The drilling assembly 90 also contains other sensors and devices or tools for providing a variety of measurements relating to the formation surrounding the borehole and for drilling the borehole 26 along a desired path. Such devices may include a device for measuring the formation resistivity, conductivity, or permittivity near and/or in front of the drill bit or around the BHA 90, a gamma ray device for measuring the formation gamma ray intensity, a nuclear device for measuring nuclear radiation from the formation 60 (such as alpha-, beta-, gamma, x-ray, quantum particles) in response to radiation emitted to the formation 60 from a nuclear transmitter (not shown) included in the BHA 90, an acoustic device for measuring acoustic waves from the formation 60 in response to emitted acoustic energy to the formation 60 from an acoustic transmitter or actuator (not shown) included in the BHA 90, an NMR device for measuring nuclear magnetic signals in response to static and dynamic magnetic fields emitted into the formation 60 from the BHA 90, and devices for determining the inclination, azimuth and position of the drill string.

Such measurement device 64, made according an embodiment described herein may be coupled at any suitable location, including above a lower kick-off subassembly or steering unit 62, for estimating or determining formation properties, such as but not limited to the resistivity of the formation near or in front of the disintegration device 50 or at other suitable locations. As another example, an inclinometer 74 and a gamma ray device 76 may be suitably placed for respectively determining the inclination of the BHA and the formation gamma ray intensity. Any suitable inclinometer and gamma ray device may be utilized. In addition, an azimuth device (not shown), such as a magnetometer or a gyroscopic device, may be utilized to determine the drill string azimuth. Such devices are known in the art and therefore are not described in detail herein.

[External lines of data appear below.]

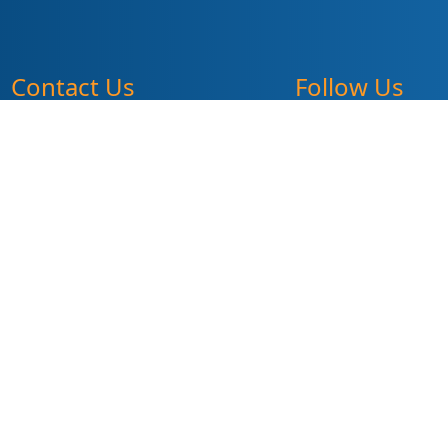
Contact Us
Follow Us
pr@summitdd.org
330-634-8000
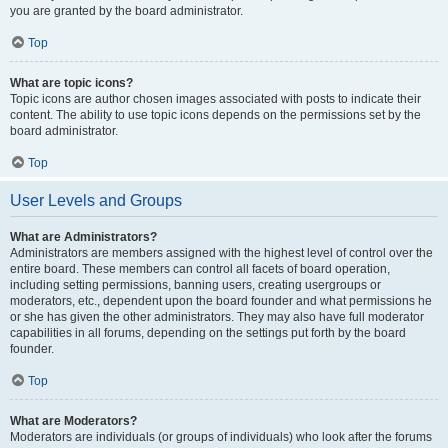
you are granted by the board administrator.
Top
What are topic icons?
Topic icons are author chosen images associated with posts to indicate their
content. The ability to use topic icons depends on the permissions set by the
board administrator.
Top
User Levels and Groups
What are Administrators?
Administrators are members assigned with the highest level of control over the
entire board. These members can control all facets of board operation,
including setting permissions, banning users, creating usergroups or
moderators, etc., dependent upon the board founder and what permissions he
or she has given the other administrators. They may also have full moderator
capabilities in all forums, depending on the settings put forth by the board
founder.
Top
What are Moderators?
Moderators are individuals (or groups of individuals) who look after the forums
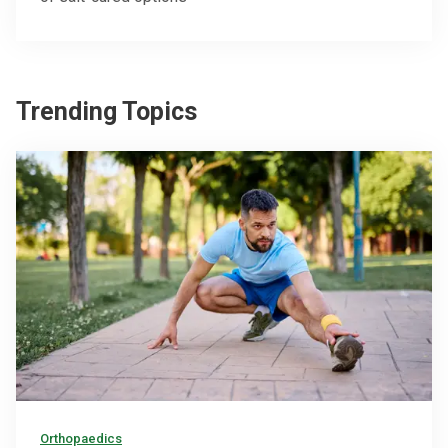
Trending Topics
Orthopaedics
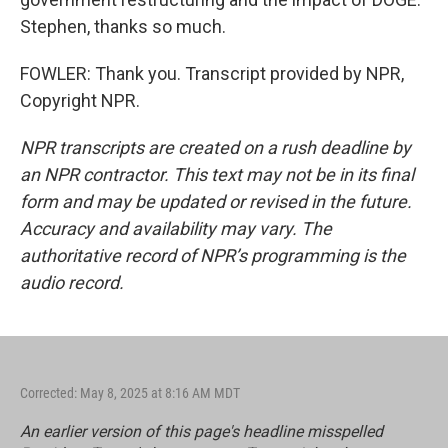
Stephen, thanks so much.
FOWLER: Thank you. Transcript provided by NPR,
Copyright NPR.
NPR transcripts are created on a rush deadline by
an NPR contractor. This text may not be in its final
form and may be updated or revised in the future.
Accuracy and availability may vary. The
authoritative record of NPR’s programming is the
audio record.
Corrected: May 8, 2025 at 8:16 AM MDT
An earlier version of this page's headline misspelled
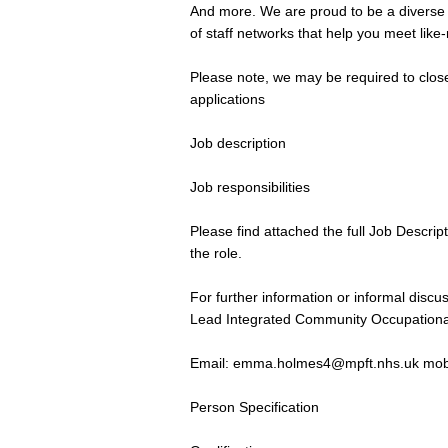
And more. We are proud to be a diverse a
of staff networks that help you meet lik
Please note, we may be required to close
applications
Job description
Job responsibilities
Please find attached the full Job Descrip
the role.
For further information or informal dis
Lead Integrated Community Occupation
Email:
emma.holmes4@mpft.nhs.uk
mob
Person Specification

In the above-described exemplary configuration, the drilling motor 55 transfers power to the disintegration device 50 via a shaft that also enables the drilling fluid to pass from the drilling motor 55 to the disintegration device 50. In an alternative embodiment of the drill string 20, the drilling motor 55 may be coupled below the resistivity measuring device 64 or at any other suitable place.

Still referring to FIG. 1, other logging-while-drilling (LWD) devices (generally denoted herein by numeral 77), such as devices for measuring formation porosity, permeability, density, rock properties, fluid properties, etc. may be placed at suitable locations in the drilling assembly 90 for providing information useful for evaluating the subsurface formations along borehole 26. Such devices may include, but are not limited to, temperature measurement tools, pressure measurement tools, borehole diameter measuring tools (e.g., a caliper), acoustic tools, nuclear tools, nuclear magnetic resonance tools and formation testing and sampling tools.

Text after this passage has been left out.